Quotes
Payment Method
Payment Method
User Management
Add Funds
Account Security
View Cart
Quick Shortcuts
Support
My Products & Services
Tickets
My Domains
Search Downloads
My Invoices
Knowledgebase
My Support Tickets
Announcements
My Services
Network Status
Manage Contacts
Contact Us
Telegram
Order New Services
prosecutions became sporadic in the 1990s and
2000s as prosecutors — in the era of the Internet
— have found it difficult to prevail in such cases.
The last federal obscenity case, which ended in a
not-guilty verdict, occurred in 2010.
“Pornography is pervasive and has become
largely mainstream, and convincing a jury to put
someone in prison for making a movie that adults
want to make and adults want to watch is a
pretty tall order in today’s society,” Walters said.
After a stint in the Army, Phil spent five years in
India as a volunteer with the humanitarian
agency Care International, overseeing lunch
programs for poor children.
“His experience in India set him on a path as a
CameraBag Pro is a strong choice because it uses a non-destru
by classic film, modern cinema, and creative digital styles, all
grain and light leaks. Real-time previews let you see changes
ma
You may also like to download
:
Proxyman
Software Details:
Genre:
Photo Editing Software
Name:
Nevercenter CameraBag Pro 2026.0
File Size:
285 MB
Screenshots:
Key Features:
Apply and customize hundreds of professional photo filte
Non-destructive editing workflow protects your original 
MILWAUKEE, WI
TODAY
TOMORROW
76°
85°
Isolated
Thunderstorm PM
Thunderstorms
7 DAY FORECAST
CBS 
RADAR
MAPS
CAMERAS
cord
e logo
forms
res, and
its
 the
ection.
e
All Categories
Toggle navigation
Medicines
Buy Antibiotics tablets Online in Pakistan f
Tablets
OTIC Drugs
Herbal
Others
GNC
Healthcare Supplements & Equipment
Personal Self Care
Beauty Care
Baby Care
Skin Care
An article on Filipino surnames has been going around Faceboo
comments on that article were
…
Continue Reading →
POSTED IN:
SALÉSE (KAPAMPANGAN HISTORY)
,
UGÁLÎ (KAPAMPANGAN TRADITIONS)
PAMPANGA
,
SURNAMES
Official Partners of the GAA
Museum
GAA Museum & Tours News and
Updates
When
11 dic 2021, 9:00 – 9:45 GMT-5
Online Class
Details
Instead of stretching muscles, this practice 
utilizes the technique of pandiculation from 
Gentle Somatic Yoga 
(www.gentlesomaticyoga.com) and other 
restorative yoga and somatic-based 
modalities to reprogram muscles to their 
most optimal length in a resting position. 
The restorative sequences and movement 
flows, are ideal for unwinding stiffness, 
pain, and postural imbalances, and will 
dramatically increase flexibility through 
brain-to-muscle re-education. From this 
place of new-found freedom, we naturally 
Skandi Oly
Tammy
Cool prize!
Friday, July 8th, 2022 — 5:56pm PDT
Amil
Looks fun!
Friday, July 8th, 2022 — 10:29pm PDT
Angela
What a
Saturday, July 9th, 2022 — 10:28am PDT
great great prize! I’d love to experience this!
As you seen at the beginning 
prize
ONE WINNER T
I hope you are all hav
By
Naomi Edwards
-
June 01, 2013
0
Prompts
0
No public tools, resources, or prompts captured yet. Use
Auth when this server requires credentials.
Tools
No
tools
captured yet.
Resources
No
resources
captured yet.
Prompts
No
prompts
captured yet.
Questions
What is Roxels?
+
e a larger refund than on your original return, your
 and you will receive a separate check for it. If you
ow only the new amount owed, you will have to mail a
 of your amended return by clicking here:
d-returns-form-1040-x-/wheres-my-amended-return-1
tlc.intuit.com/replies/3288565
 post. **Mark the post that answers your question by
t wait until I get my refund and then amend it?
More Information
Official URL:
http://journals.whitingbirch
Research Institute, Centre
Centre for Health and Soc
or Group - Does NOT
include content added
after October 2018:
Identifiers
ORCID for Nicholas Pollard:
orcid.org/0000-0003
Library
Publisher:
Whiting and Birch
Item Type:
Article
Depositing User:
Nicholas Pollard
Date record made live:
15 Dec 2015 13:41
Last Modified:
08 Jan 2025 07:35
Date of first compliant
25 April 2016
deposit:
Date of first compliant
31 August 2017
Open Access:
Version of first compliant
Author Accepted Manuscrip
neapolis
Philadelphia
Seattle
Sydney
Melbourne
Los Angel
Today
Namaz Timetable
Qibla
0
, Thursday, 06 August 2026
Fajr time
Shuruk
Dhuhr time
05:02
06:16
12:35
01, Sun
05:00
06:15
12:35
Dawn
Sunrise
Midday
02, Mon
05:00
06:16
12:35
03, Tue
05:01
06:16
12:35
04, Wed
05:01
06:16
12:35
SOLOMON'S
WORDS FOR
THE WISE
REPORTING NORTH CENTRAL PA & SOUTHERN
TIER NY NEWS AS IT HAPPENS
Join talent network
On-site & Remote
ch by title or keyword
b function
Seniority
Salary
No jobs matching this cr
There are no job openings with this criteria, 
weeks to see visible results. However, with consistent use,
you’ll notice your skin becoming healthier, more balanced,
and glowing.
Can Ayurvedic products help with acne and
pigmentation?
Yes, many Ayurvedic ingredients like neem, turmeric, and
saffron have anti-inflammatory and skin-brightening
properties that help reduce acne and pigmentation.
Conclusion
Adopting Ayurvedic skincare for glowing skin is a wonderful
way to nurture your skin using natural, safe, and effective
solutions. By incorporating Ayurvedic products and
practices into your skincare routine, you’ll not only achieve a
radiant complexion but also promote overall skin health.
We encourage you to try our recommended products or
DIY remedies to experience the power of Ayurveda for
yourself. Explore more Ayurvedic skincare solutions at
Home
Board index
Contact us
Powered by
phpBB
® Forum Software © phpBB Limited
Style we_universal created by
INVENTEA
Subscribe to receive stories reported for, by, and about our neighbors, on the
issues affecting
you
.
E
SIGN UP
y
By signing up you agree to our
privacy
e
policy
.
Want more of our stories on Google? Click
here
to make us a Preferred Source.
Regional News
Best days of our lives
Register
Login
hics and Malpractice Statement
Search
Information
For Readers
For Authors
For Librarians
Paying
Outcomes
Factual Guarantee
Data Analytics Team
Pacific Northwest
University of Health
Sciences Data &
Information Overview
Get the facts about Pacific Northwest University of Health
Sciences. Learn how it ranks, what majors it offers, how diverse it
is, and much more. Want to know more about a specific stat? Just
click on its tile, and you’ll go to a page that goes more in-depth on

-.-.-

▶ [WHAT THIS TASK INVOLVES]
Using the entries above, copy out all lines that contain the string "like".

▶ [OUTPUT]
You may also like to download
Yes, many Ayurvedic ingredients like neem, turmeric, and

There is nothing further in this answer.